KNIME Big Data Extensions are a set of several extensions that build on each other:

KNIME Big Data Connectors provide connector nodes to read/write files in HDFS and query Hive and Impala with SQL.
KNIME Extension for Big Data File Formats allows to read/write popular file formats such as Parquet and ORC.
KNIME Extension for Apache Spark provides over 60 nodes for data access and wrangling, as well as predictive analytics in Spark. The following extensions add even more functionality around Spark:
- KNIME Databricks Integration integrates Databricks with KNIME. Please refer to the KNIME Databricks Integration User Guide.
- KNIME Extension for Local Big Data Environments provides a node to create a completely local big data environment with Spark and Hive, without any additional configuration or software installation.
- KNIME Extension for MOJO nodes on Spark provides nodes to do prediction with H2O MOJOs in Spark.
- KNIME H2O Sparkling Water Integration integrates the KNIME H2O nodes with Spark to learn H2O models on data in Spark.
- KNIME Workflow Executor for Apache Spark (Preview) allows to execute non-Spark KNIME nodes on Apache Spark.

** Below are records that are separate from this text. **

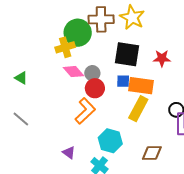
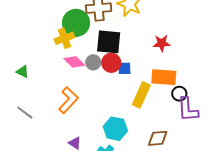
black square: (127, 54) -> (109, 42), moved
orange rectangle: (141, 86) -> (164, 77), moved
red circle: (95, 88) -> (111, 63), moved
orange L-shape: (85, 111) -> (68, 100), moved

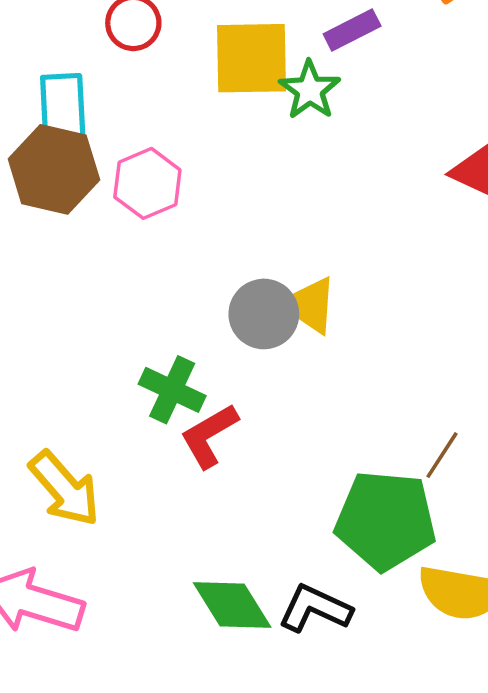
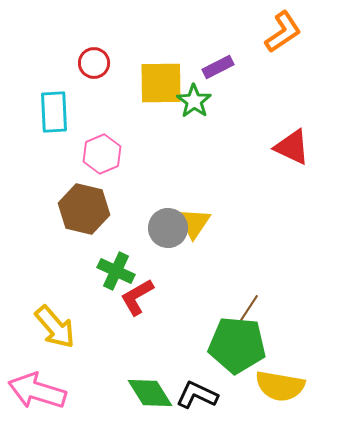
brown hexagon: (54, 169) -> (84, 209), moved
yellow triangle: (310, 305) -> (194, 223), turned 30
brown line: (442, 455) -> (249, 308), moved

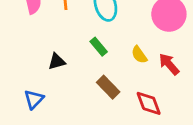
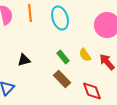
green rectangle: (99, 47) -> (63, 57), moved

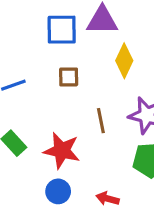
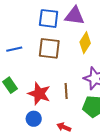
brown square: (69, 77) -> (49, 48), size x1.6
brown line: (101, 121) -> (66, 91), moved

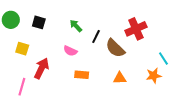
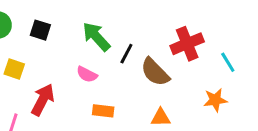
green arrow: (76, 26) -> (96, 37), size x1.5
cyan line: (163, 58) -> (228, 62), moved
orange star: (154, 76) -> (215, 100), moved

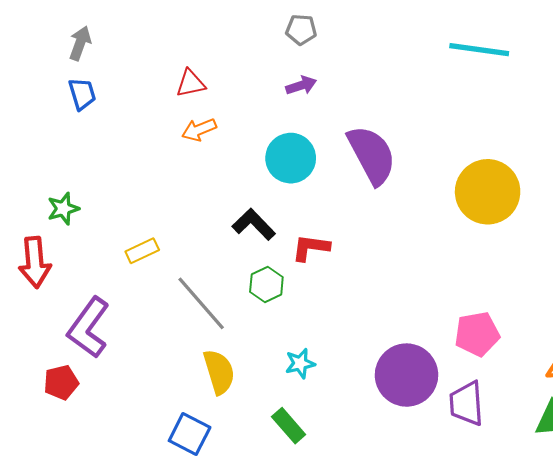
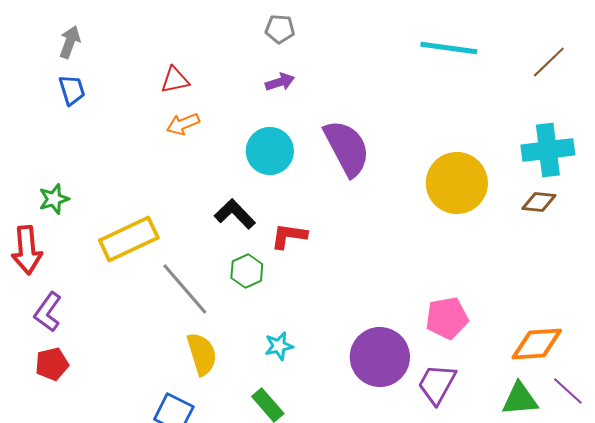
yellow rectangle: (142, 251) -> (129, 239), size x1.8
purple L-shape: (88, 328) -> (48, 312), moved, size x0.7
purple trapezoid: (467, 403) -> (437, 384), turned 33

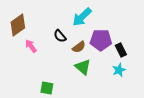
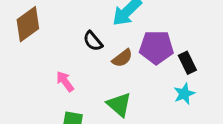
pink arrow: (31, 46) -> (65, 81), moved
green triangle: (83, 67) -> (119, 105), moved

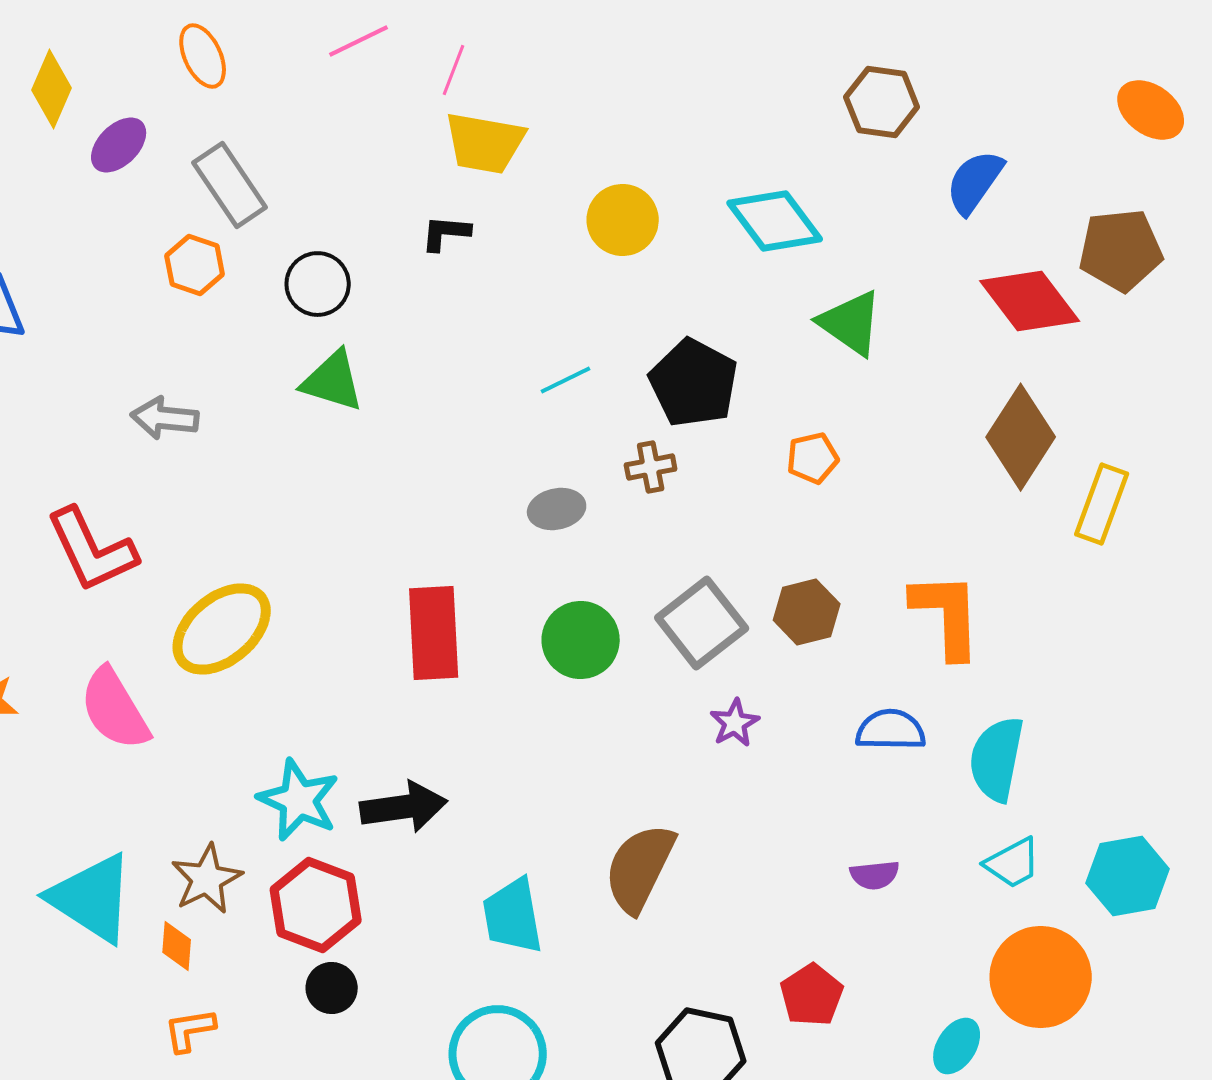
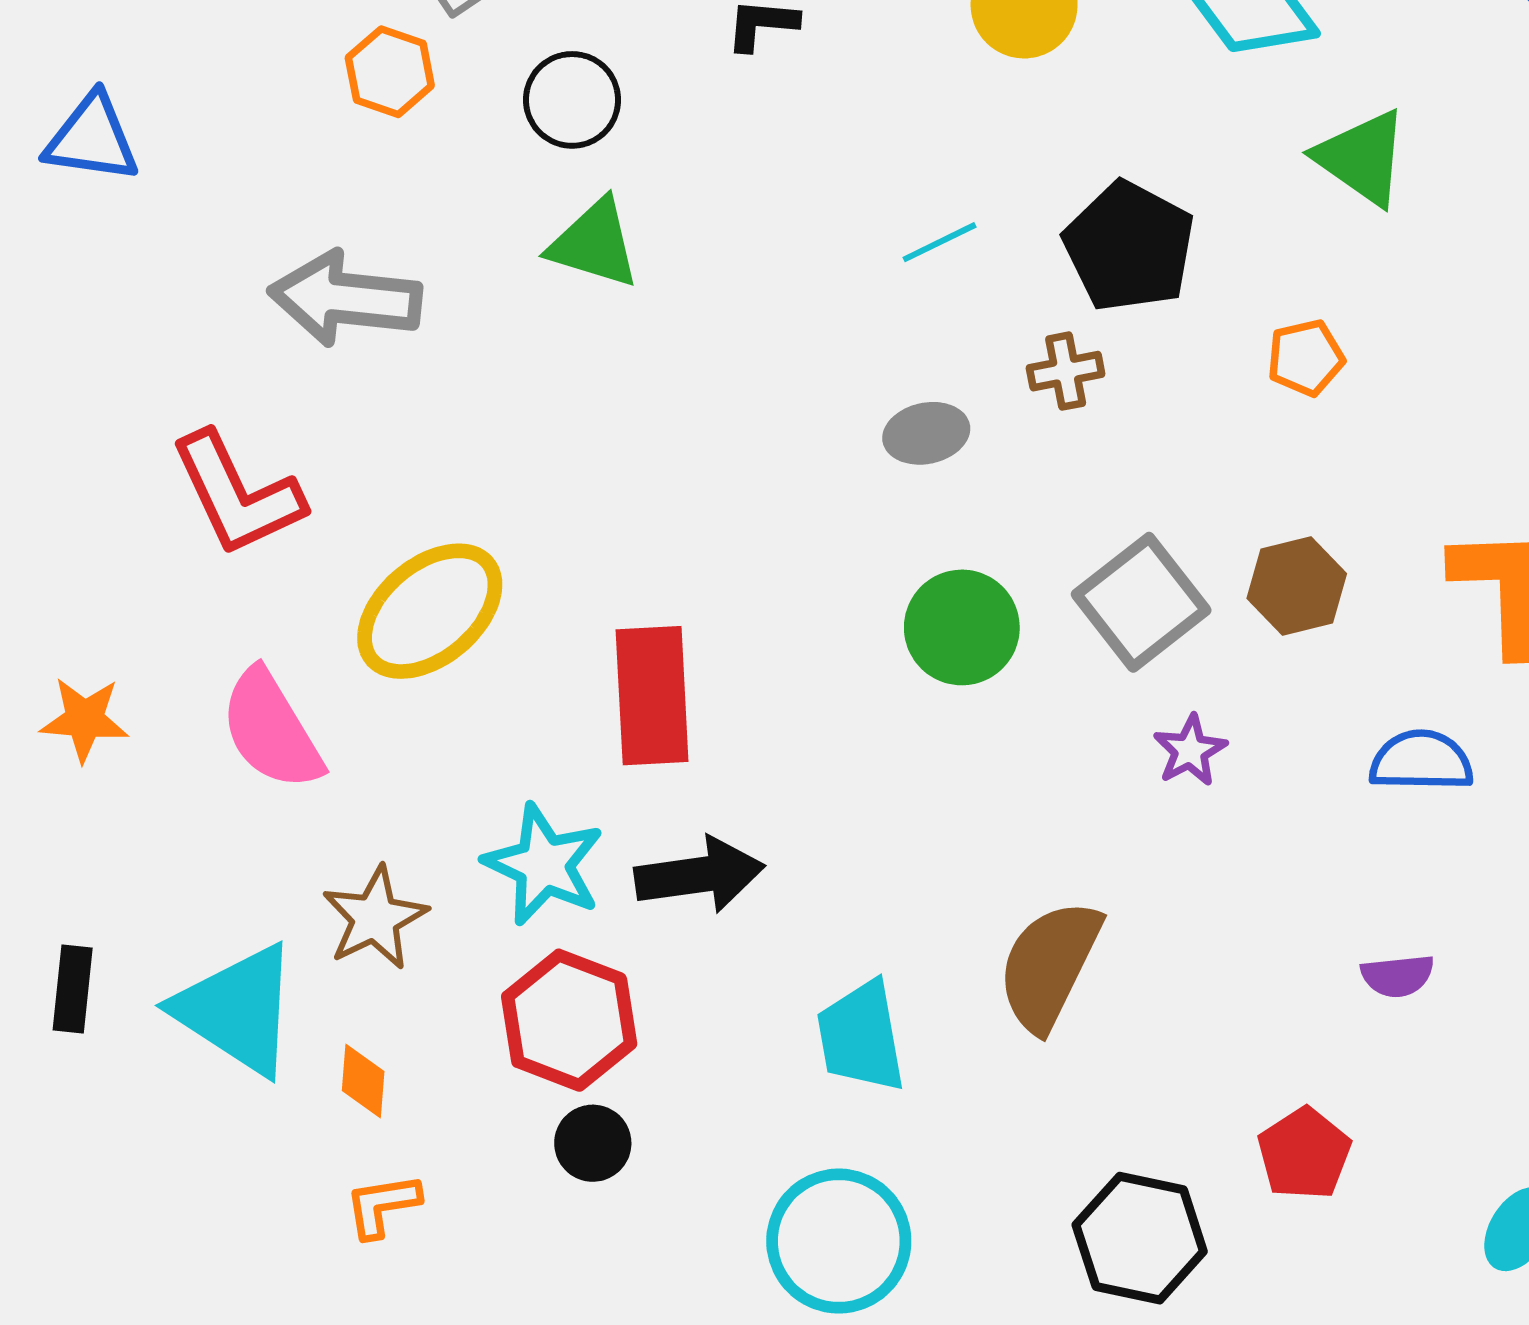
gray arrow: (165, 418) -> (345, 298), size x1.5
red rectangle: (434, 633) -> (652, 696), moved
brown star: (207, 879) -> (375, 918), moved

Once you have installed the extension(s), restart KNIME Analytics Platform.

If you don’t have direct internet access you can also install the extensions from a zipped update site. Follow the steps outlined in Adding Local Update Sites.

The Spark extensions only support Apache Spark versions 3.4 - 3.5. Support for older Spark versions (Spark 1.x, 2.x and 3.0 - 3.3) has been moved to separate extensions. To install them, navigate to File → Install KNIME Extensions and uncheck the Group items by category box. Now search for "Spark". The resulting extensions which are suffixed with (legacy) provide support for older Spark versions.

Hive and Impala

The KNIME Big Data Connectors extension provides nodes to connect to Hive and Impala.

Hive Connector

Figure 1. Hive Connector configuration dialog

The Hive Connector node creates a connection to Hive via JDBC. You need to provide the following information:

the hostname (or IP address) of the server
the port
a database name.
An authentication method (as required by Hive):
- Credentials where username and password are be supplied via credentials flow variable (see Credentials Input node).
- Username where the username is supplied in the dialog.
- Username & Password where username and password are supplied in the dialog.
- Kerberos where authentication is performed via Kerberos.

When using Kerberos authentication: Additional parameters need to be provided in the JDBC Parameters tab. The exact parameters depend on the JDBC driver selected in the Driver Name setting.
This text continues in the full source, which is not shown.